2Department of Physics, University of Allahabad, Allahabad, India.
E-mail: anshu_786@rediffmail.com, anshu_ms@yahoo.com
ABSTRACT
Evaluated annual mean and seasonal means net heat flux at the ocean surface for the period 1975-1998 from an ocean model results for Southern Indian Ocean (SIO) having spatial coverage 0.25°N-74.25°S & 15.75°E-120.75°E. It has been found that model annual mean and seasonal means net heat flux fields agree moderately with Southampton Oceanography Center (SOC) climatological heat fluxes and there are spatial inconsistencies in computation against a good agreement in-between model and SOC data sets in the region of interest.

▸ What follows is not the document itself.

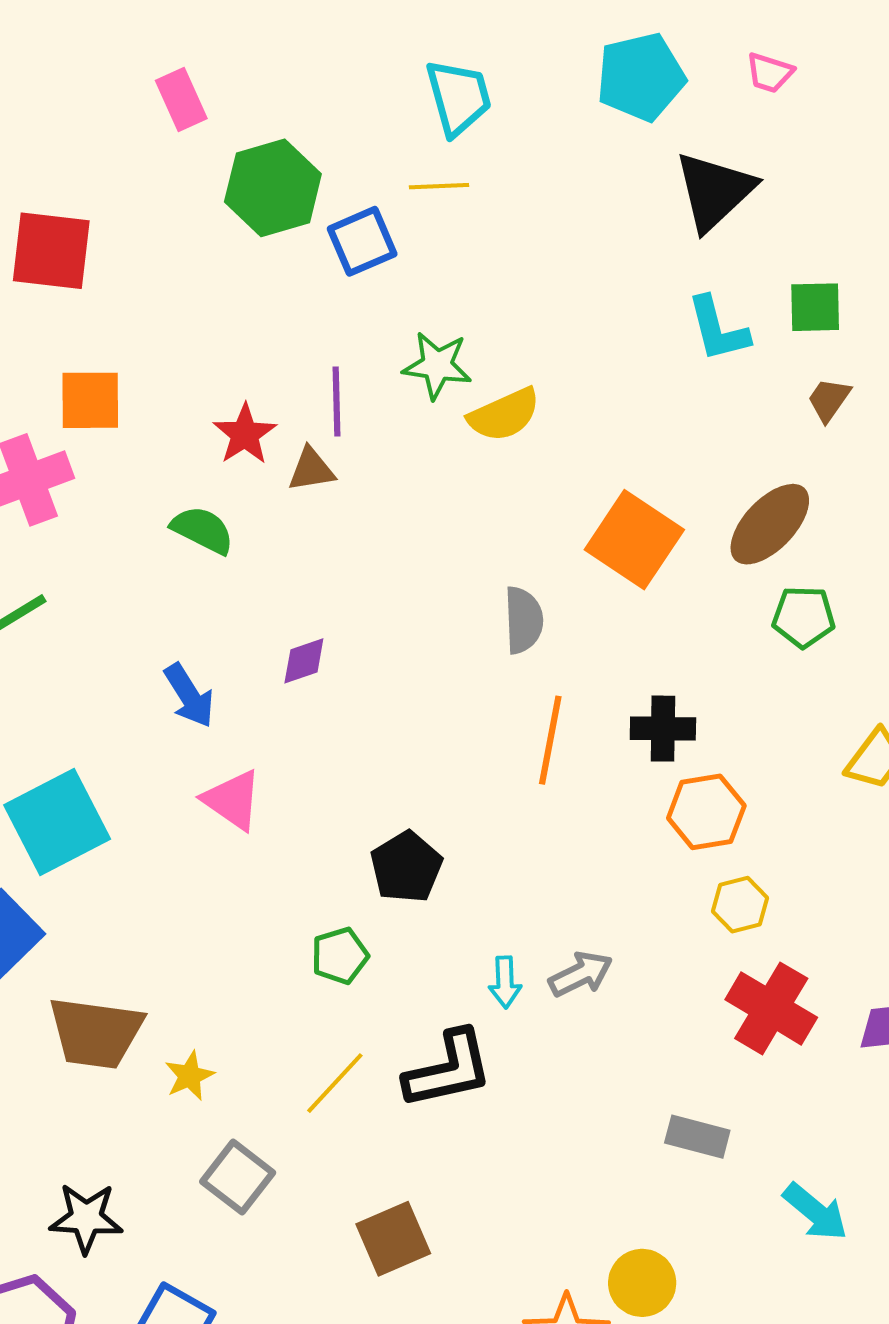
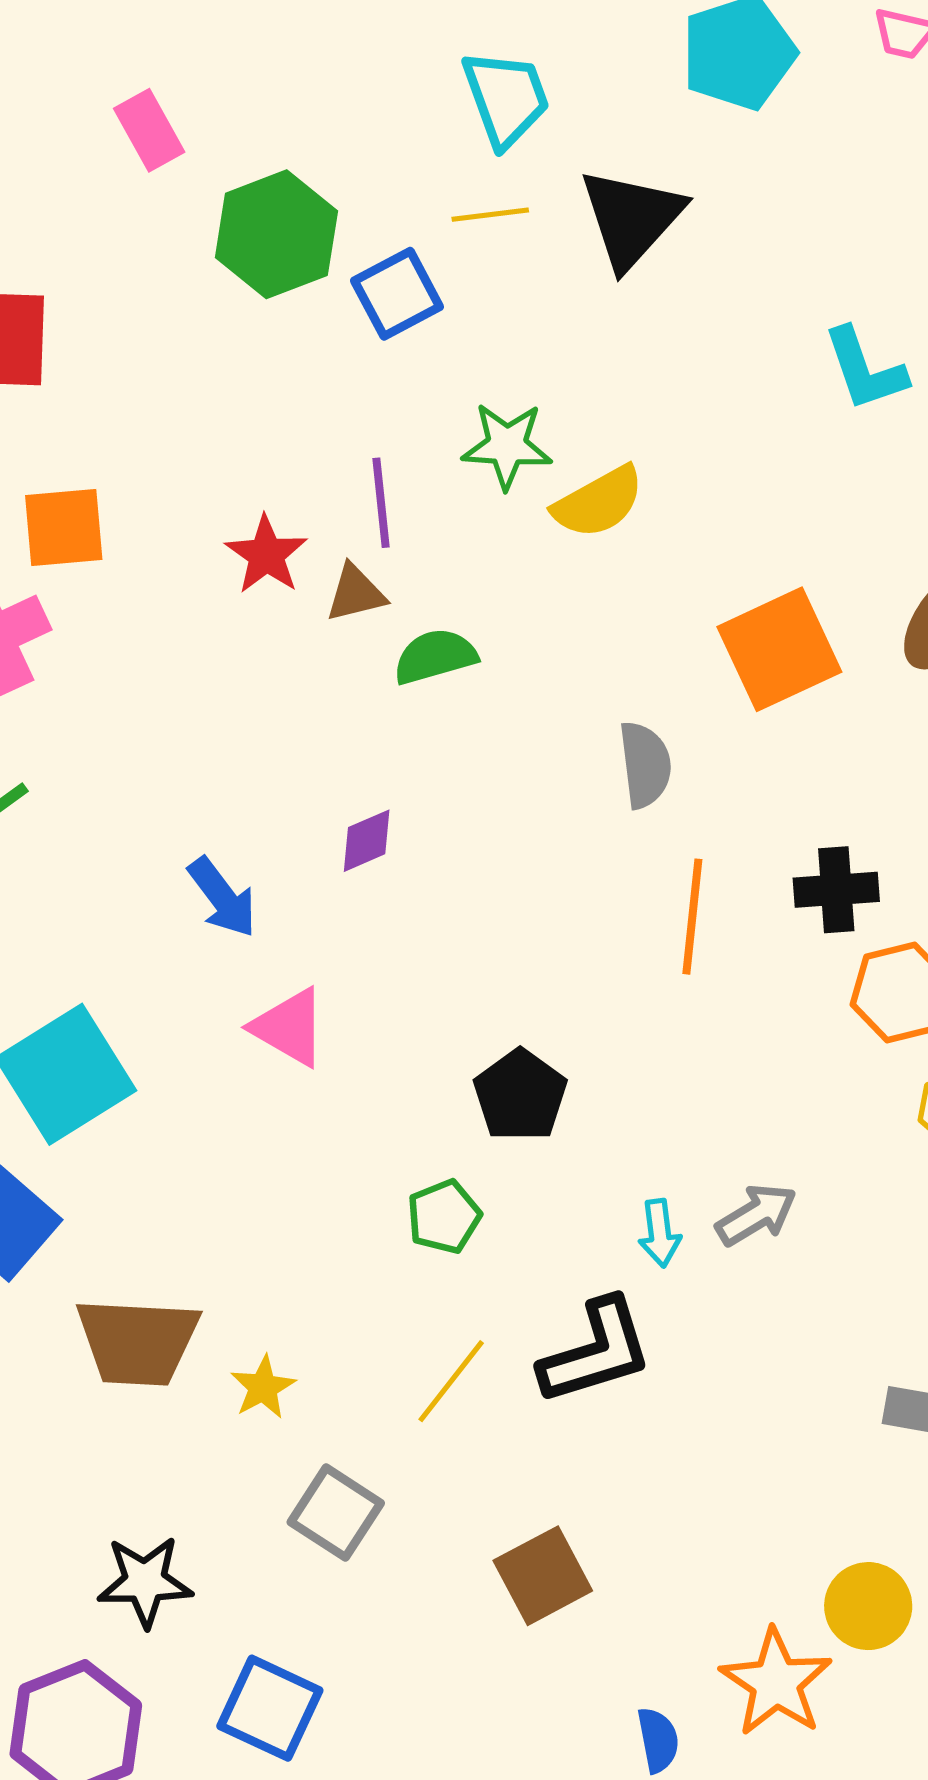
black triangle: (714, 191) -> (631, 218), moved
green semicircle: (203, 530) -> (435, 656), moved, turned -38
orange square: (634, 540) -> (779, 649), turned 36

These discrepancies may be due to deficiency with model physics or sampling related bias in SOC data sets. Further, nature of variability of surface heat flux field in SIO was studied using Empirical Orthogonal Functions (EOF) techniques. Interannual variability represented in the first EOF of surface heat flux anomaly shows a strong trend in the Antarctic Circumpolar Current (ACC) region and significance variability around ten years.